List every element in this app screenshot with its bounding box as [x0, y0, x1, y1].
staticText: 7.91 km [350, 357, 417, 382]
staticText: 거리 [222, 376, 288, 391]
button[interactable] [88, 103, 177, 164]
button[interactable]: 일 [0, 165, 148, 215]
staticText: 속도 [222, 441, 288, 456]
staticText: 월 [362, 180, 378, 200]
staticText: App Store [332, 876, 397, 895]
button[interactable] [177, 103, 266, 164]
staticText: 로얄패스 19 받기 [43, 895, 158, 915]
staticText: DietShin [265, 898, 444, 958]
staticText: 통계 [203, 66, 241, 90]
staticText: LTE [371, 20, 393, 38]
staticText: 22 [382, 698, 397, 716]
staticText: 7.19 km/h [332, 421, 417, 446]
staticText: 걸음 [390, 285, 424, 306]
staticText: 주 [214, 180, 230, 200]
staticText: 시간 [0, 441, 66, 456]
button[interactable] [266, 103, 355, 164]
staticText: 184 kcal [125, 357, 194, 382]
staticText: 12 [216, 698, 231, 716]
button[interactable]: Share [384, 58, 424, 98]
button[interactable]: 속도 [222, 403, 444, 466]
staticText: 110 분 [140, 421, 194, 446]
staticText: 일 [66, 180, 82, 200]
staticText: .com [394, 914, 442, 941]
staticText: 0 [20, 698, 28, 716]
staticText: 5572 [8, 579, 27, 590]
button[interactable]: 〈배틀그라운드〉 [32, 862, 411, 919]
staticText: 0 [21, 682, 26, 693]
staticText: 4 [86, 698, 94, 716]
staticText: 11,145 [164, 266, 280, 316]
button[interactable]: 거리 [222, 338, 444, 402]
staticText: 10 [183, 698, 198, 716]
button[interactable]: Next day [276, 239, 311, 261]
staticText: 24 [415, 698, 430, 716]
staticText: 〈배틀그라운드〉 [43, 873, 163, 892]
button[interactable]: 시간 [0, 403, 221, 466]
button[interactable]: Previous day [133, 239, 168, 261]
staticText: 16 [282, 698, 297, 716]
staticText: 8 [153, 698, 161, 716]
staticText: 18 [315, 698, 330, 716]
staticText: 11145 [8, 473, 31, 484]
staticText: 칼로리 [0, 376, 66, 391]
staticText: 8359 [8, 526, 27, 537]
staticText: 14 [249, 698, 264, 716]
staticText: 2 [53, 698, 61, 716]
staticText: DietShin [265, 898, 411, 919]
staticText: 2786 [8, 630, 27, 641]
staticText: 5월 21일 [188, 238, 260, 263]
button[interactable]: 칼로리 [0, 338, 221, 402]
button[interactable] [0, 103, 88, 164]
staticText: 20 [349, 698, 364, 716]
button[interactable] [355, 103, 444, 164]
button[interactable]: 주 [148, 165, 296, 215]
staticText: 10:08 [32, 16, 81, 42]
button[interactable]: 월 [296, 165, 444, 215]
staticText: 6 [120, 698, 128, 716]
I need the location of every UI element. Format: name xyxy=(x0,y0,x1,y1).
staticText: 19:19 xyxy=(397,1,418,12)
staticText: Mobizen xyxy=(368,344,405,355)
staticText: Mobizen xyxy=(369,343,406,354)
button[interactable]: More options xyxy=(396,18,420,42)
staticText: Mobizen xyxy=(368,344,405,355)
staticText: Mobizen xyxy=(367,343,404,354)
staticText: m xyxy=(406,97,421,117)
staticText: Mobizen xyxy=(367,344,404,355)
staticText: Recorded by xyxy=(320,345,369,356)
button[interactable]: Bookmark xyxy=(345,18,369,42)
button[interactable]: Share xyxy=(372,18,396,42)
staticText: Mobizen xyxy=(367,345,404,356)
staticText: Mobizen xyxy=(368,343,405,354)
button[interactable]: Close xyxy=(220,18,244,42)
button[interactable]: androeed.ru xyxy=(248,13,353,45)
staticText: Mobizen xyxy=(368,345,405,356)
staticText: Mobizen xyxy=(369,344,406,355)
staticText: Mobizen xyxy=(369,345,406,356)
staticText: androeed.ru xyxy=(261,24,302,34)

» AIM OF THE EXERCISE: Among the lines above, show every one that contains the string "DietShin".

» SOLUTION BELOW:
staticText: DietShin [265, 898, 444, 958]
staticText: DietShin [265, 898, 411, 919]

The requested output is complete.